Adaptation - its about time (1151)
Time is a capricious yet critical element of climate change science and policy. Our science is more confident about the outcomes of change than it is about the timing of these changes, and our policies focus more on what can be done than on when things are to be done. Indeed, time is a paradox in climate change policy in many ways. No other policy community is informed by projections of change in 100 years time, yet asked to take urgent action now to avoid dangerous futures; and the imperatives of this distant future bring with them uniquely challenging uncertainties.

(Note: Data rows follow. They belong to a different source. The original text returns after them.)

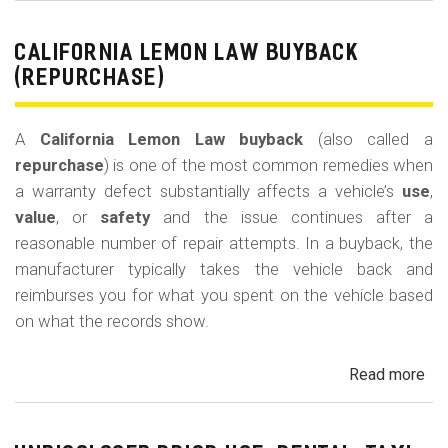
Le
La
CALIFORNIA LEMON LAW BUYBACK
Mi
(REPURCHASE)
Off
(U
A
California Lemon Law buyback
(also called a
Ded
repurchase
) is one of the most common remedies when
a warranty defect substantially affects a vehicle’s
use
,
value
, or
safety
and the issue continues after a
reasonable number of repair attempts. In a buyback, the
manufacturer typically takes the vehicle back and
reimburses you for what you spent on the vehicle based
on what the records show.
Read more
ab
Cal
Le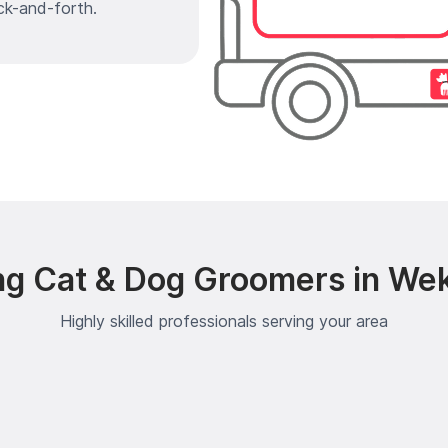
ck-and-forth.
ng Cat & Dog Groomers in Wek
Highly skilled professionals serving your area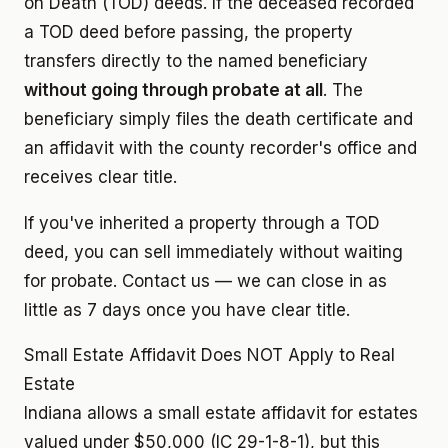
on Death (TOD) deeds. If the deceased recorded
a TOD deed before passing, the property
transfers directly to the named beneficiary
without going through probate at all
. The
beneficiary simply files the death certificate and
an affidavit with the county recorder's office and
receives clear title.
If you've inherited a property through a TOD
deed, you can sell immediately without waiting
for probate. Contact us — we can close in as
little as 7 days once you have clear title.
Small Estate Affidavit Does NOT Apply to Real
Estate
Indiana allows a small estate affidavit for estates
valued under $50,000 (IC 29-1-8-1), but this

This talk seeks to nail down three of the elements of time that are elusive in thinking about climate change adaptation. First, it addresses the degree to which adaptation is an urgent policy activity, arguing that projections of dangerous futures bring problems into the present, and that careful decisions are more important than rushed decisions. Second, it explains the way people's understandings of time are not all alike and differ from those that inform adaptation policy. Third, it explains one way in which adaptation practices that begin now can be sustained over very long periods of time.
Jon Barnett is a Professor in the Department of Resource Management and Geography at Melbourne University. He is a political geographer whose research investigates the impacts of and responses to climate change on social systems, with a focus on risks to human insecurity, hunger, violent conflict, and water stress. He has done extensive field-work in the South Pacific, China, and East Timor. Jon is a Lead Author for the Fifth Assessment Report of the IPCC. He is the Executive Editor of the adaptation domain of Wiley Interdisciplinary Reviews Climate Change.